Она сидела, завернувшись в тонкую простыню, придерживая верх левой рукой. В правой у неё была вилка. Этой вилкой герцогиня шуровала в тарелке с закусками, отправляя их в рот кусок за куском. Вид у дамы был мрачный.
— Вофы пйынефи, — приказала она совсем неаристократично, продолжая жевать.
Воды я набрал в ванной, прямо из крана, в какой-то кувшин, отыскавшийся около зеркала.
Вернувшись, налил и себе, и Анцилле.
Та забрала свой бокал, глянула на меня с подозрением, на всякий случай понюхала, но всё-таки выпила.
После этого минут десять мы просто ели. Жадно, не отвлекаясь. Ну, прямо как два представителя семейства кошачьих после удачной охоты и не менее удачного спаривания.
К концу трапезы настроение у Анциллы улучшилось, Щёки порозовели, морщинки разгладились… А я смотрел на неё и чувствовал себя подлецом.
Какая же она, блин, красивая! Пусть и немного «испорченная» голографической маской, но всё равно — я таких никогда не встречал.

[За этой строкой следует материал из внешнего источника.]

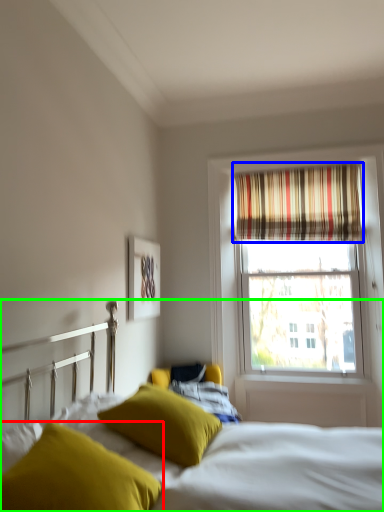 Question: Which is farther away from pillow (highlighted by a red box)? curtain (highlighted by a blue box) or bed (highlighted by a green box)?

Choices:
 (A) curtain
 (B) bed

Answer: (A) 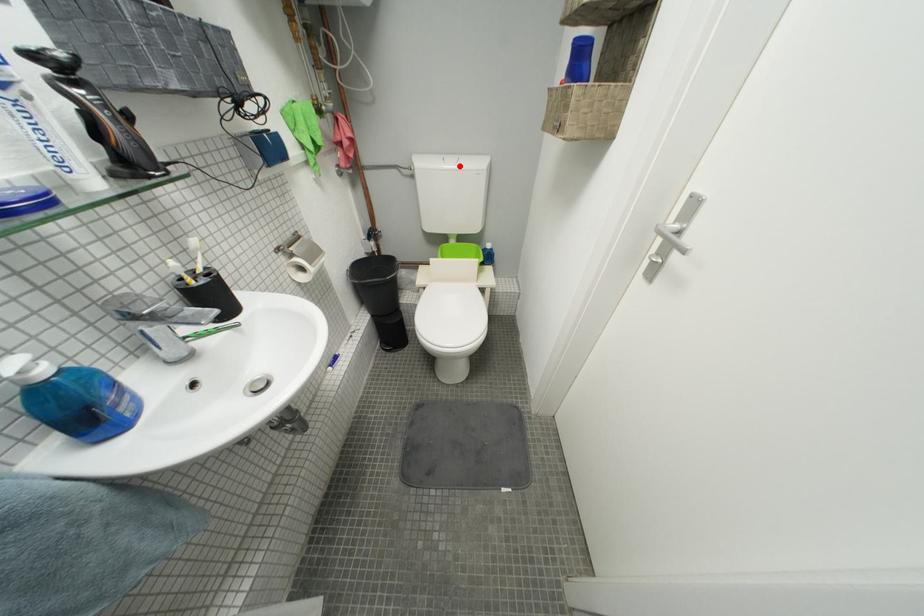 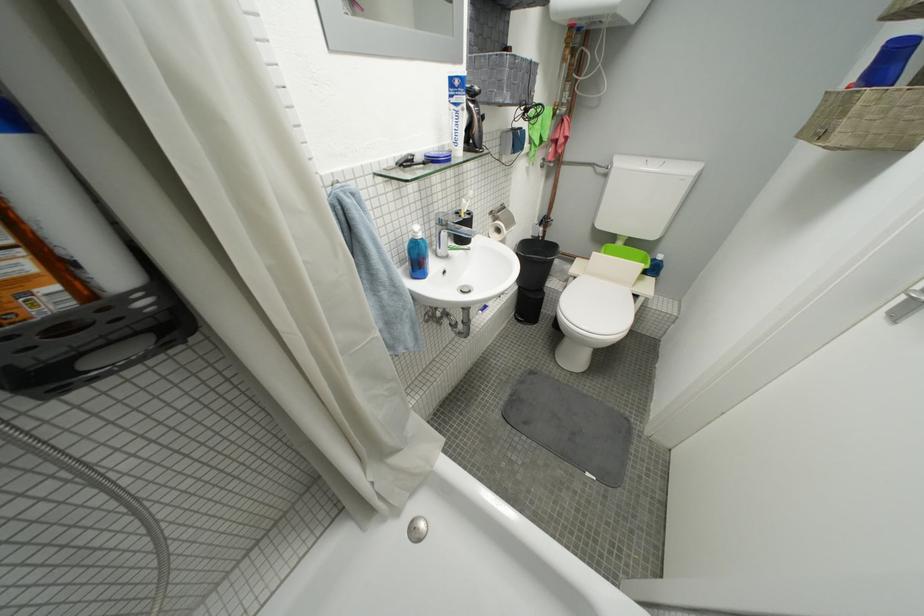 Question: A red point is marked in image1. In image2, is the corresponding 3D point closer to the camera or farther? Reply with the corresponding letter.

Через какое-то время она, наконец, почувствовала на себе мой взгляд и, отложив очередной бутерброд, «стрельнула» в ответ. Нарочито насмешливо и слегка грубовато, как раньше, будто и не было у нас ничего.
— Ну и зачем?
— Что зачем?
— Смотришь зачем, как кот на сметану? Неужели влюбился?
Я покачал головой:
— Нет, экселенса. Влюбиться в вас невозможно…
Анцилла приподняла бровь.
Или мне показалась, или в её глазах мелькнуло что-то вроде обиды.
— …Вас можно лишь обожать.
Несколько секунд она смотрела на меня пристально-пристально, словно бы что-то решая, затем медленно поднялась и, чуть улыбнувшись, одним резким движением сдёрнула с себя простыню:
— Ну что, пойдём что ли?
— Куда? — уставился я на протянутую руку.
— Куда, куда… кувыркаться, конечно, куда же ещё? Ночь длинная. Проверим, каков ты без допинга… Ха… Обожатель…
Без «допинга» мы всё-таки не обошлись, выпив на пару всё оставшееся вино и угомонившись только под утро.